Problem to work on: The data beneath this task has to be reprinted character for character.

** Opening Materials provided block **

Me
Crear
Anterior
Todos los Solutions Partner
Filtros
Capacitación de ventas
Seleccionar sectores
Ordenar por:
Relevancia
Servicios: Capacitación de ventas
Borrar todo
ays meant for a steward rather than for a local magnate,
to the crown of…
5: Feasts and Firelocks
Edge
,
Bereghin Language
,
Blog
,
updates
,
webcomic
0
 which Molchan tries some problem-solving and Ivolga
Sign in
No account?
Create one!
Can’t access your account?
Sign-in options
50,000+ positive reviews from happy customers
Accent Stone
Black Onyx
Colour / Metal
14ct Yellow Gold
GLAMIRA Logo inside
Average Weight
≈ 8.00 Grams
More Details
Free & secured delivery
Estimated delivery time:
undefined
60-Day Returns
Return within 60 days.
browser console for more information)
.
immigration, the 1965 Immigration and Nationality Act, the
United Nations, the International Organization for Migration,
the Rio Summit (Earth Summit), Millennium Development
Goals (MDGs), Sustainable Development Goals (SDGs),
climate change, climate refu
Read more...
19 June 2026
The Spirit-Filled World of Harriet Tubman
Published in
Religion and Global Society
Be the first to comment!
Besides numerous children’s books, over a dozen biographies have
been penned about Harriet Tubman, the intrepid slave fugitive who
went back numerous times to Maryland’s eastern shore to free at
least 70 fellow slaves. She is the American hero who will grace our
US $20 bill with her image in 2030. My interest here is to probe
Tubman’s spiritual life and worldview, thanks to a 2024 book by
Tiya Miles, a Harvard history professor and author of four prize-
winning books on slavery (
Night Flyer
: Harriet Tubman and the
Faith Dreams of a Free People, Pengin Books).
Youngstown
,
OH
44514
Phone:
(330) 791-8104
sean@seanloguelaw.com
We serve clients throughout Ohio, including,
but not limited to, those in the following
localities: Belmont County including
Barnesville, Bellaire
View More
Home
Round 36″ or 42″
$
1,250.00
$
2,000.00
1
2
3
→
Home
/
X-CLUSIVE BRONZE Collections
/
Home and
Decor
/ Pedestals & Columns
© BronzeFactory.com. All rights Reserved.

** Closing Materials provided block **

Result for this task:
Me
Crear
Anterior
Todos los Solutions Partner
Filtros
Capacitación de ventas
Seleccionar sectores
Ordenar por:
Relevancia
Servicios: Capacitación de ventas
Borrar todo
ays meant for a steward rather than for a local magnate,
to the crown of…
5: Feasts and Firelocks
Edge
,
Bereghin Language
,
Blog
,
updates
,
webcomic
0
 which Molchan tries some problem-solving and Ivolga
Sign in
No account?
Create one!
Can’t access your account?
Sign-in options
50,000+ positive reviews from happy customers
Accent Stone
Black Onyx
Colour / Metal
14ct Yellow Gold
GLAMIRA Logo inside
Average Weight
≈ 8.00 Grams
More Details
Free & secured delivery
Estimated delivery time:
undefined
60-Day Returns
Return within 60 days.
browser console for more information)
.
immigration, the 1965 Immigration and Nationality Act, the
United Nations, the International Organization for Migration,
the Rio Summit (Earth Summit), Millennium Development
Goals (MDGs), Sustainable Development Goals (SDGs),
climate change, climate refu
Read more...
19 June 2026
The Spirit-Filled World of Harriet Tubman
Published in
Religion and Global Society
Be the first to comment!
Besides numerous children’s books, over a dozen biographies have
been penned about Harriet Tubman, the intrepid slave fugitive who
went back numerous times to Maryland’s eastern shore to free at
least 70 fellow slaves. She is the American hero who will grace our
US $20 bill with her image in 2030. My interest here is to probe
Tubman’s spiritual life and worldview, thanks to a 2024 book by
Tiya Miles, a Harvard history professor and author of four prize-
winning books on slavery (
Night Flyer
: Harriet Tubman and the
Faith Dreams of a Free People, Pengin Books).
Youngstown
,
OH
44514
Phone:
(330) 791-8104
sean@seanloguelaw.com
We serve clients throughout Ohio, including,
but not limited to, those in the following
localities: Belmont County including
Barnesville, Bellaire
View More
Home
Round 36″ or 42″
$
1,250.00
$
2,000.00
1
2
3
→
Home
/
X-CLUSIVE BRONZE Collections
/
Home and
Decor
/ Pedestals & Columns
© BronzeFactory.com. All rights Reserved.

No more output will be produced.